When the rest of you are on DST it actually works better for us since our time is in sync with Pacific time now. Since most cable channels play their prime time programs for Eastern and Pacific we've got Emril now at 8:00 where it belongs instead of 7:00.


----------



## walters (Nov 18, 2005)

cabanaboy1977 said:


> I guess they think waiting an hour to turn on you porch lights helps


By about 10,000 barrels of oil per day, yes, it does (but of course it's about much more than a porch light).


----------



## cabanaboy1977 (Nov 16, 2005)

walters said:


> By about 10,000 barrels of oil per day, yes, it does (but of course it's about much more than a porch light).


True but I figure if it's not on at night it's on in the morning (ones that have light senors that is) it's still the same amount of time, just at a different times.

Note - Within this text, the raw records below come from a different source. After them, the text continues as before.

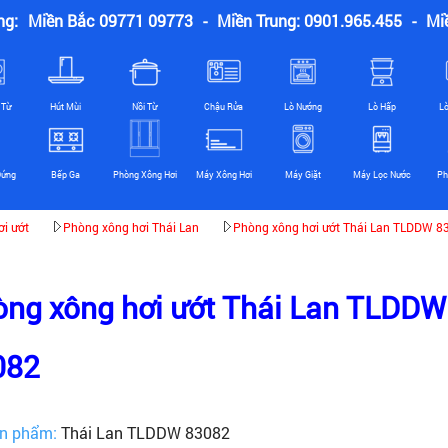
ng:
Miền Bắc 09771 09773
-
Miền Trung: 0901.965.455
-
Mi
 Từ
Hút Mùi
Nồi Từ
Chậu Rửa
Lò Nướng
Lò Hấp
L
Đứng
Bếp Ga
Phòng Xông Hơi
Máy Xông Hơi
Máy Giặt
Máy Lọc Nước
Ph
i ướt
Phòng xông hơi Thái Lan
Phòng xông hơi ướt Thái Lan TLDDW 8
ng xông hơi ướt Thái Lan TLDDW
082
n phẩm:
Thái Lan TLDDW 83082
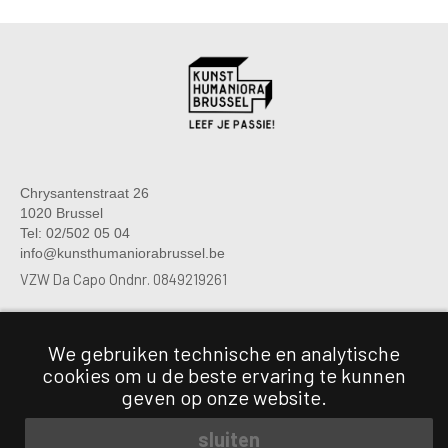
Chrysantenstraat 26
1020 Brussel
Tel: 02/502 05 04
info@kunsthumaniorabrussel.be
VZW Da Capo Ondnr. 0849219261
We gebruiken technische en analytische
Chrysantenstraat 26
cookies om u de beste ervaring te kunnen
1020 Brussel
Tel: 02/474 06 03
geven op onze website.
Tel: 0470 80 16 46
sluiten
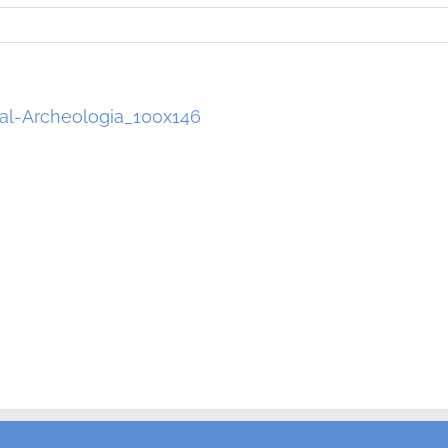
al-Archeologia_100x146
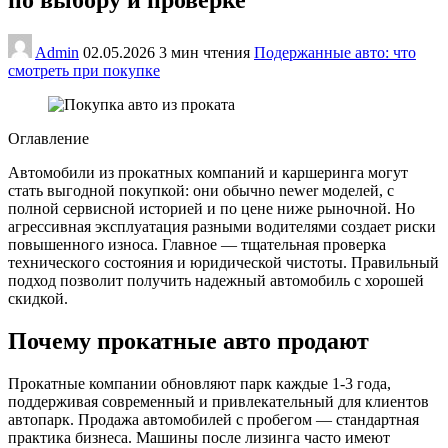
Admin
02.05.2026
3 мин чтения
Подержанные авто: что
смотреть при покупке
Оглавление
Автомобили из прокатных компаний и каршеринга могут
стать выгодной покупкой: они обычно newer моделей, с
полной сервисной историей и по цене ниже рыночной. Но
агрессивная эксплуатация разными водителями создает риски
повышенного износа. Главное — тщательная проверка
технического состояния и юридической чистоты. Правильный
подход позволит получить надежный автомобиль с хорошей
скидкой.
Почему прокатные авто продают
Прокатные компании обновляют парк каждые 1-3 года,
поддерживая современный и привлекательный для клиентов
автопарк. Продажа автомобилей с пробегом — стандартная
практика бизнеса. Машины после лизинга часто имеют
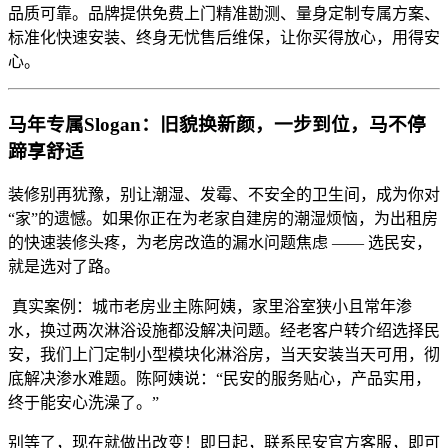
品质可靠。品牌提供免费上门精准勘测、量身定制专属方案、
标准化快速安装、终身无忧售后维保，让你买得放心，用得安
心。
马年专属Slogan：旧貌换新颜，一步到位，马不停
蹄享舒适
装修别再犹豫，别让潮湿、发霉、不安全的卫生间，成为你对
“家”的遗憾。如果你正在为老家自建房的潮湿烦恼，为出租房
的快速装修头疼，为老房改造的漏水问题焦虑 —— 选民安，
就是选对了路。
真实案例：城市老房业主陈阿姨，家里浴室狭小且常年渗
水，换过两次淋浴设施都没解决问题。经老客户转介绍选择民
安，我们上门定制小型模块化淋浴房，当天安装当天可用，彻
底解决渗水难题。陈阿姨说：“民安的服务贴心，产品实用，
终于能安心洗澡了。”
别等了，现在就做出改变！即日起，联系民安官方客服，即可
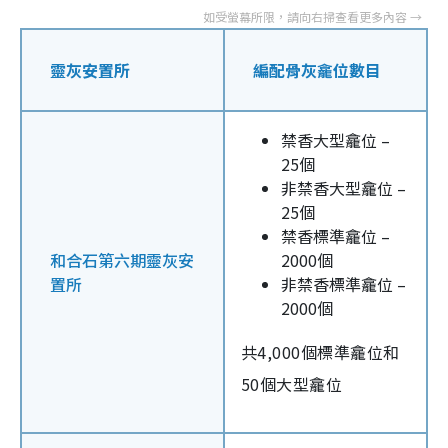
靈灰安置所
編配骨灰龕位數目
禁香大型龕位 –
25個
非禁香大型龕位 –
25個
禁香標準龕位 –
和合石第六期靈灰安
2000個
置所
非禁香標準龕位 –
2000個
共4,000個標準龕位和
50個大型龕位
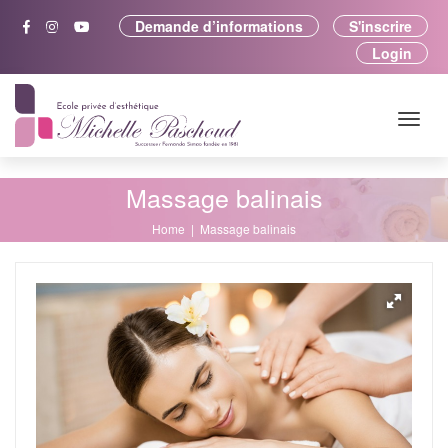
Demande d’informations
S'inscrire
Login
Massage balinais
Home
Massage balinais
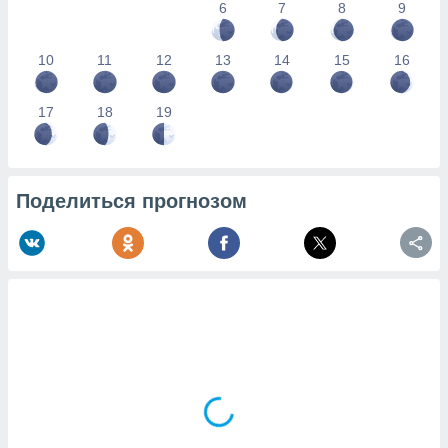
6
7
8
9
10
11
12
13
14
15
16
17
18
19
Поделиться прогнозом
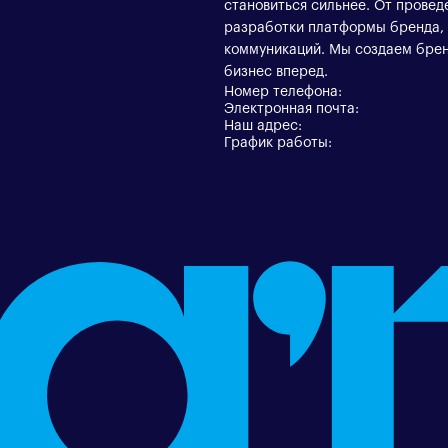
становиться сильнее. От провед
разработки платформы бренда, д
коммуникаций. Мы создаем брен
бизнес вперед.
Номер телефона:
Электронная почта:
Наш адрес:
График работы:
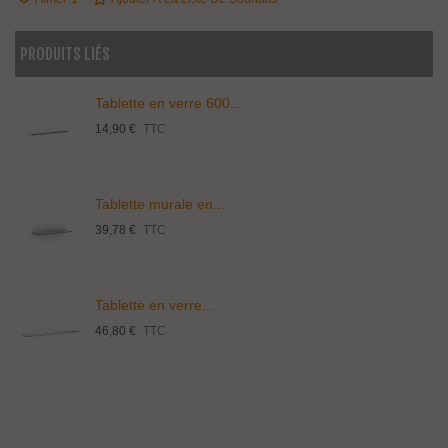
PRODUITS LIÉS
Tablette en verre 600...
14,90 €
TTC
Tablette murale en...
39,78 €
TTC
Tablette en verre...
46,80 €
TTC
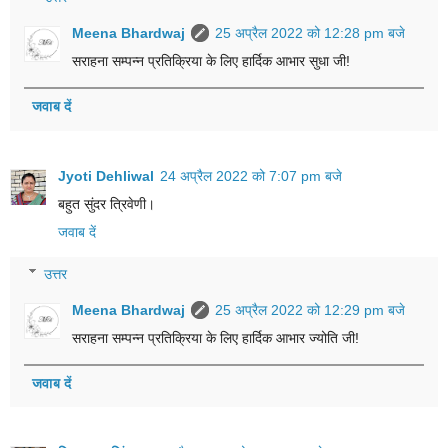
Meena Bhardwaj
25 अप्रैल 2022 को 12:28 pm बजे
सराहना सम्पन्न प्रतिक्रिया के लिए हार्दिक आभार सुधा जी!
जवाब दें
Jyoti Dehliwal
24 अप्रैल 2022 को 7:07 pm बजे
बहुत सुंदर त्रिवेणी।
जवाब दें
उत्तर
Meena Bhardwaj
25 अप्रैल 2022 को 12:29 pm बजे
सराहना सम्पन्न प्रतिक्रिया के लिए हार्दिक आभार ज्योति जी!
जवाब दें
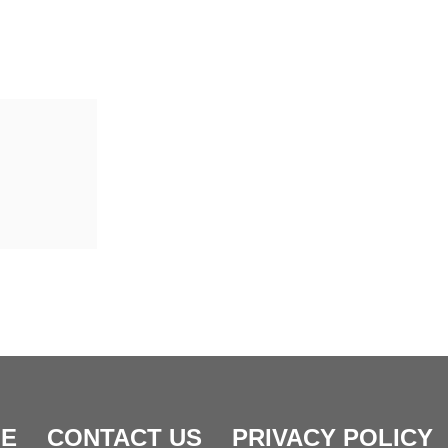
E
CONTACT US
PRIVACY POLICY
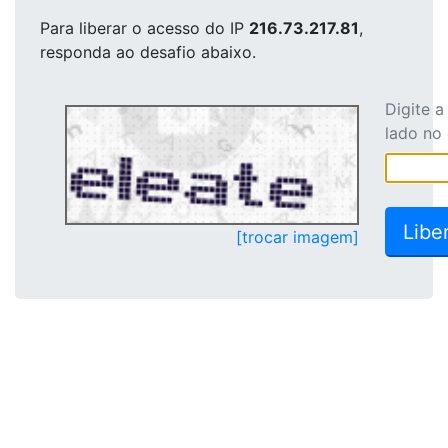
Para liberar o acesso
do IP
216.73.217.81
,
responda ao desafio abaixo.
Digite 
lado no
[trocar imagem]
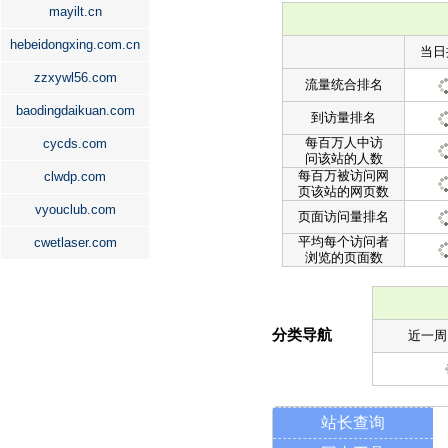
mayilt.cn
hebeidongxing.com.cn
当日
zzxywl56.com
流量统合排名
baodingdaikuan.com
到访量排名
每百万人中访
cycds.com
问该站的人数
每百万被访问网
clwdp.com
页该站的网页数
vyouclub.com
页面访问量排名
平均每个访问者
cwetlaser.com
浏览的页面数
分类导航
近一周
站长查询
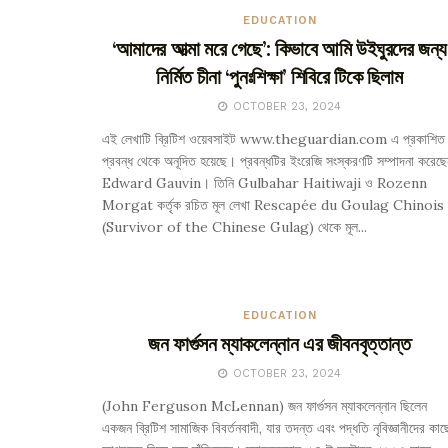
EDUCATION
‘আমাদের আত্মা মরে গেছে’: কিভাবে আমি উইঘুরদের জন্য
নির্মিত চীনা ‘পুনঃশিক্ষা’ শিবিরে টিকে ছিলাম
OCTOBER 23, 2024
এই লেখাটি ব্রিটিশ ওয়েবসাইট www.theguardian.com এ প্রকাশিত
প্রবন্ধ থেকে অনূদিত হয়েছে। প্রবন্ধটির ইংরেজি সংস্করণটি সম্পাদনা করেছে
Edward Gauvin। তিনি Gulbahar Haitiwaji ও Rozenn
Morgat কর্তৃক রচিত মূল লেখা Rescapée du Goulag Chinois
(Survivor of the Chinese Gulag) থেকে মূল...
EDUCATION
জন ফার্গুসন ম্যাকলেন্নান এর জীবনবৃত্তান্ত
OCTOBER 23, 2024
(John Ferguson McLennan) জন ফার্গুসন ম্যাকলেন্নান ছিলেন
একজন ব্রিটিশ সামাজিক বিবর্তনবাদী, যার তদন্ত এবং পদ্ধতি নৃবিজ্ঞানীদের কাছ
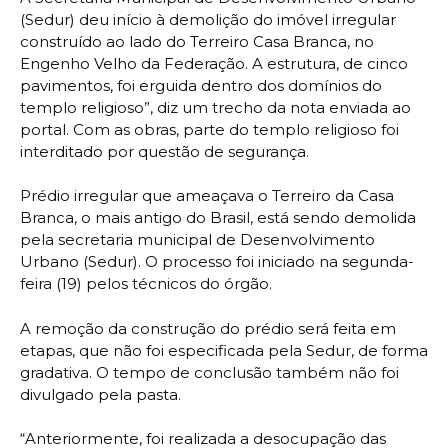
(Sedur) deu início à demolição do imóvel irregular
construído ao lado do Terreiro Casa Branca, no
Engenho Velho da Federação. A estrutura, de cinco
pavimentos, foi erguida dentro dos domínios do
templo religioso”, diz um trecho da nota enviada ao
portal. Com as obras, parte do templo religioso foi
interditado por questão de segurança.
Prédio irregular que ameaçava o Terreiro da Casa
Branca, o mais antigo do Brasil, está sendo demolida
pela secretaria municipal de Desenvolvimento
Urbano (Sedur). O processo foi iniciado na segunda-
feira (19) pelos técnicos do órgão.
A remoção da construção do prédio será feita em
etapas, que não foi especificada pela Sedur, de forma
gradativa. O tempo de conclusão também não foi
divulgado pela pasta.
“Anteriormente, foi realizada a desocupação das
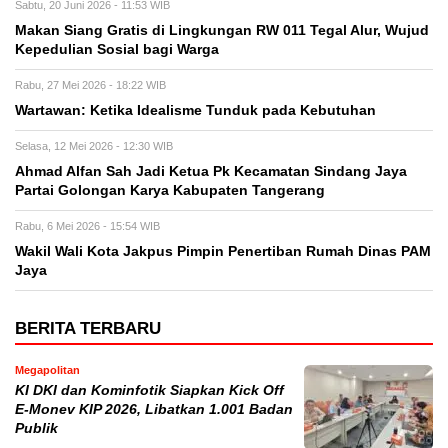
Sabtu, 20 Juni 2026 - 11:53 WIB
Makan Siang Gratis di Lingkungan RW 011 Tegal Alur, Wujud
Kepedulian Sosial bagi Warga
Rabu, 27 Mei 2026 - 18:22 WIB
Wartawan: Ketika Idealisme Tunduk pada Kebutuhan
Selasa, 12 Mei 2026 - 12:30 WIB
‎Ahmad Alfan Sah Jadi Ketua Pk Kecamatan Sindang Jaya
Partai Golongan Karya Kabupaten Tangerang
Rabu, 6 Mei 2026 - 15:54 WIB
Wakil Wali Kota Jakpus Pimpin Penertiban Rumah Dinas PAM
Jaya
BERITA TERBARU
Megapolitan
KI DKI dan Kominfotik Siapkan Kick Off
E-Monev KIP 2026, Libatkan 1.001 Badan
Publik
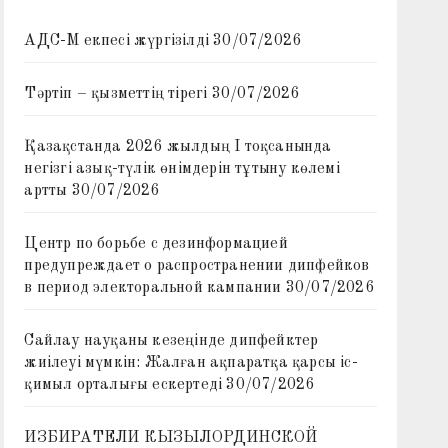
АДС-М екпесі жүргізілді
30/07/2026
Тәртіп – қызметтің тірегі
30/07/2026
Қазақстанда 2026 жылдың I тоқсанында
негізгі азық-түлік өнімдерін тұтыну көлемі
артты
30/07/2026
Центр по борьбе с дезинформацией
предупреждает о распространении дипфейков
в период электоральной кампании
30/07/2026
Сайлау науқаны кезеңінде дипфейктер
жиілеуі мүмкін: Жалған ақпаратқа қарсы іс-
қимыл орталығы ескертеді
30/07/2026
ИЗБИРАТЕЛИ КЫЗЫЛОРДИНСКОЙ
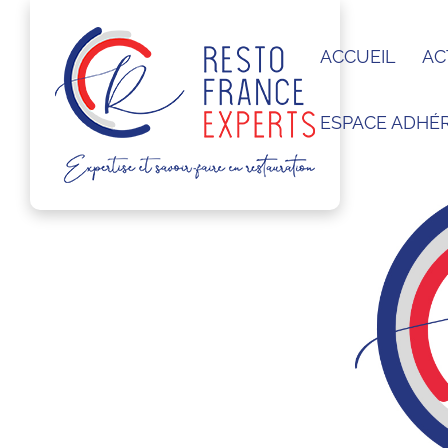
ACCUEIL
AC
ESPACE ADHÉ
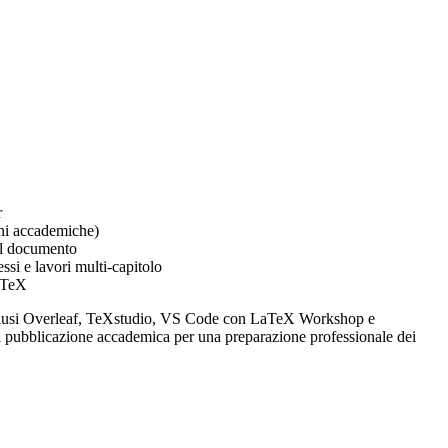
r
oni accademiche)
del documento
si e lavori multi-capitolo
LaTeX
clusi Overleaf, TeXstudio, VS Code con LaTeX Workshop e
i pubblicazione accademica per una preparazione professionale dei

What I really need the goverment to come to my house and get the wife an kids to remember to turn off the lights. I use to leave after them in the morning so I could turn off the lights but now I leave first and they can never remember to turn the lights off Heck most of the time at night they leave all the lights on.


----------



## Clint Lamor (Nov 15, 2005)

Well I can't say I agree with their estimates, people are at work and are also doing others things that would cause electricity to need to be used and other things of the nature. As with most things I think they estimates they are giving are very subjective and can shown to be different depending on who wants the numbers to b on their side.


----------



## pjo1966 (Nov 20, 2005)

I was away for a week and missed 5 manual recordings. Why would it change a manual recording from 12pm to 1pm? That makes no sense.


----------